During Thanksgiving week, weekly initial jobless claims declined to the lowest level since the end of March. Continuing claims, which lag initial jobless claims by one week, continued a downward trend for the week ending November 21. The labor market has been recovering from the COVID-19 pandemic gradually for the past eight months.
However, it is worth noting that a report released by the Government Accountability Office (GAO) on November 30 stated that the U.S. Department of Labor issued flawed data on weekly jobless claims and some of jobless workers were underpaid throughout the COVID-19 pandemic. For example, jobless workers who submitted multiple claims were counted more than once in the Department of Labor’s estimate.
According to the Unemployment Insurance Weekly Claims Report released by the U.S. Department of Labor today, the number of initial jobless claims declined by 75,000 to a seasonally adjusted level of 712,000 for the week ending November 28. This week’s initial jobless claims were 90% lower than the peak of 7 million and 152% higher than the pre-pandemic level of 0.3 million in the week ending March 14. The 37-week’s total jobless claims reached 69.7 million. The four-week moving average decreased to 739,500, from a revised average of 750,750 in the previous week.

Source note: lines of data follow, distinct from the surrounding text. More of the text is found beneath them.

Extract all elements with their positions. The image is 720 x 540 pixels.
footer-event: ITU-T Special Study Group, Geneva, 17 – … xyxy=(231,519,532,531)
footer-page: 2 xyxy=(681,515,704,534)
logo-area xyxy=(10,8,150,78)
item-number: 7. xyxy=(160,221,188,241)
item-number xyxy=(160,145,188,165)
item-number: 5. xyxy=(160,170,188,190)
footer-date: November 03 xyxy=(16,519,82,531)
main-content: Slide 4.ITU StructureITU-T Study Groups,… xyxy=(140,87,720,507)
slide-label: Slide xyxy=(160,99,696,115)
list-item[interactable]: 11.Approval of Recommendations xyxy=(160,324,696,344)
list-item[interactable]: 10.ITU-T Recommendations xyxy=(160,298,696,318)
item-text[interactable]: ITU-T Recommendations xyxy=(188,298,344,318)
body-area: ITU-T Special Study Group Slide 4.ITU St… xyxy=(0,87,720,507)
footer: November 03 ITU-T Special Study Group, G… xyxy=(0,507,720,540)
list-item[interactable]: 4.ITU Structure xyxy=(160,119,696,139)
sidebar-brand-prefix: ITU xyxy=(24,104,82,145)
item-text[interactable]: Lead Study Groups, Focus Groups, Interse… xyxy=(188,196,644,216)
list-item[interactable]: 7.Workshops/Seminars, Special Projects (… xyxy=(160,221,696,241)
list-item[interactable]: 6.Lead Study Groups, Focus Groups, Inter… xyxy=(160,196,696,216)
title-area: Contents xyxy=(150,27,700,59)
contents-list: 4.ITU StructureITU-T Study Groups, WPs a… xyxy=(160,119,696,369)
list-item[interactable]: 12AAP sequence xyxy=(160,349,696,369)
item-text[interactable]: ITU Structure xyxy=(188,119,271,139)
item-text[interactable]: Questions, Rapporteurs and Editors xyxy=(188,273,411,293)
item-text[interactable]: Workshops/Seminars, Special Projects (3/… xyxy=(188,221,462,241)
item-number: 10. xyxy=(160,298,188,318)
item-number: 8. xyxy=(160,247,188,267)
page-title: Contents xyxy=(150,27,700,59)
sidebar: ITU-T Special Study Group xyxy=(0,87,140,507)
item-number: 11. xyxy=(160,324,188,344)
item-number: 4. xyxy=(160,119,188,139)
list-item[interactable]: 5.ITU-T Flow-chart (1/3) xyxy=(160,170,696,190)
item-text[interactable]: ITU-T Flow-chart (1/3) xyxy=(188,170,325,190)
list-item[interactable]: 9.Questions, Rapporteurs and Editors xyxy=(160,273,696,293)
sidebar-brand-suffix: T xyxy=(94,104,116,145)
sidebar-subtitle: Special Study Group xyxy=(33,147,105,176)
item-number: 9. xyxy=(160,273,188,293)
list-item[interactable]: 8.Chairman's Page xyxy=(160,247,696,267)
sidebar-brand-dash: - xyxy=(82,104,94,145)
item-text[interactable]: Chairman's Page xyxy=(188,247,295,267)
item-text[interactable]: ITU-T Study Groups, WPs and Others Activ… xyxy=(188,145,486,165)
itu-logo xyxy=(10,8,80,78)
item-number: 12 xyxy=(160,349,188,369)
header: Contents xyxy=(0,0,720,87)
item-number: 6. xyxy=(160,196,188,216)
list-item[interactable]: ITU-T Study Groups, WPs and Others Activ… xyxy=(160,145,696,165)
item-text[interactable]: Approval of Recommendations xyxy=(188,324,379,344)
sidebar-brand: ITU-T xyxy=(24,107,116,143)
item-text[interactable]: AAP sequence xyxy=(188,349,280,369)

In addition to the decline in initial jobless claims, the number for seasonally adjusted insured unemployment (in regular state programs), known as continuing claims, decreased by 569,000 to a seasonally adjusted level of 5,520,000 in the week ending November 21. It is the twelfth consecutive decline in continuing claims and marks the lowest level after continuing claims hit 24.9 million in the early of May. The four-week moving average declined to 6,194,250 from the previous week’s revised average of 6,619,750. The seasonally adjusted insured unemployment rate decreased by 0.4 percentage point to 3.8% for the week ending November 21. The previous week’s rate was revised up by 0.1 percentage point. However, these rates need to be understood in the context of a lower labor force participation rate.
On a not seasonally adjusted basis, states’ regular unemployment insurance claims decreased by 147,538 to 5,890,222 in the week ending November 14. Meanwhile, the number of persons claiming unemployment insurance benefits in the Pandemic Unemployment Assistance (PUA) program declined by 339,068, and Pandemic Emergency Unemployment Compensation (PEUC) program increased by 59,732.
The U.S. Department of Labor also released the advanced number of actual initial claims under state programs without seasonal adjustments. The unadjusted number of advanced initial claims totaled 713,824 in the week ending November 28, a decrease of 122,453 from the previous week.
The chart above presents the top 10 states ranked by the number of advanced initial claims for the week ending November 28. California, Illinois and New York had the most advanced initial claims. California led the way with 129,664 initial claims, followed by Illinois with 74,139 initial claims and New York with 46,086 initial claims. District of Columbia, Wyoming and South Dakota had the least advanced initial claims.
For the week ending November 28, about 40 states reported declines in advanced initial claims. Illinois, Oregon and Indiana had the largest increases in advanced initial claims. Illinois reported an increase of 8,543 advanced initial claims, Oregon increased by 5,483 and Indiana increased by 4,231. California (-38,522), Texas (-15,726), and Michigan (-12,448) had the largest decreases in advanced initial claims.